Produce again, without any change, the lines running from the one with "palloncini quando sfuggono" through the final line of the data below, and only those.

DATASET RECORDS:
Content starts

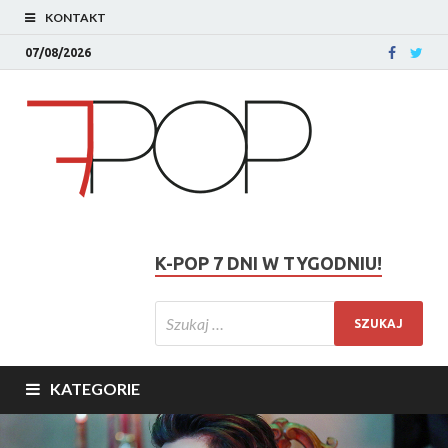
KONTAKT
07/08/2026
K-POP 7 DNI W TYGODNIU!
KATEGORIE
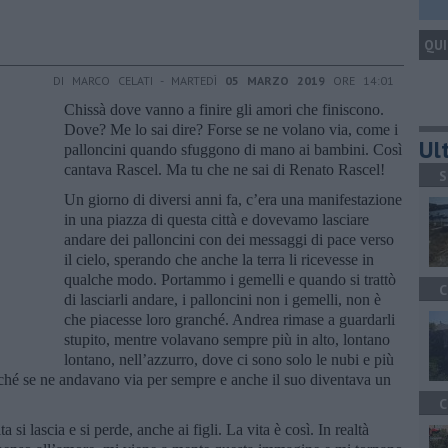
QUI
DI MARCO CELATI - MARTEDÌ
05 MARZO 2019
ORE 14:01
Chissà dove vanno a finire gli amori che finiscono.
Dove? Me lo sai dire? Forse se ne volano via, come i
Ult
palloncini quando sfuggono di mano ai bambini. Così
cantava Rascel. Ma tu che ne sai di Renato Rascel!
S
Un giorno di diversi anni fa, c’era una manifestazione
in una piazza di questa città e dovevamo lasciare
andare dei palloncini con dei messaggi di pace verso
il cielo, sperando che anche la terra li ricevesse in
qualche modo. Portammo i gemelli e quando si trattò
C
di lasciarli andare, i palloncini non i gemelli, non è
che piacesse loro granché. Andrea rimase a guardarli
stupito, mentre volavano sempre più in alto, lontano
lontano, nell’azzurro, dove ci sono solo le nubi e più
erché se ne andavano via per sempre e anche il suo diventava un
C
 si lascia e si perde, anche ai figli. La vita è così. In realtà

Content ends

ANSWER AREA:
palloncini quando sfuggono di mano ai bambini. Così
cantava Rascel. Ma tu che ne sai di Renato Rascel!
S
Un giorno di diversi anni fa, c’era una manifestazione
in una piazza di questa città e dovevamo lasciare
andare dei palloncini con dei messaggi di pace verso
il cielo, sperando che anche la terra li ricevesse in
qualche modo. Portammo i gemelli e quando si trattò
C
di lasciarli andare, i palloncini non i gemelli, non è
che piacesse loro granché. Andrea rimase a guardarli
stupito, mentre volavano sempre più in alto, lontano
lontano, nell’azzurro, dove ci sono solo le nubi e più
erché se ne andavano via per sempre e anche il suo diventava un
C
 si lascia e si perde, anche ai figli. La vita è così. In realtà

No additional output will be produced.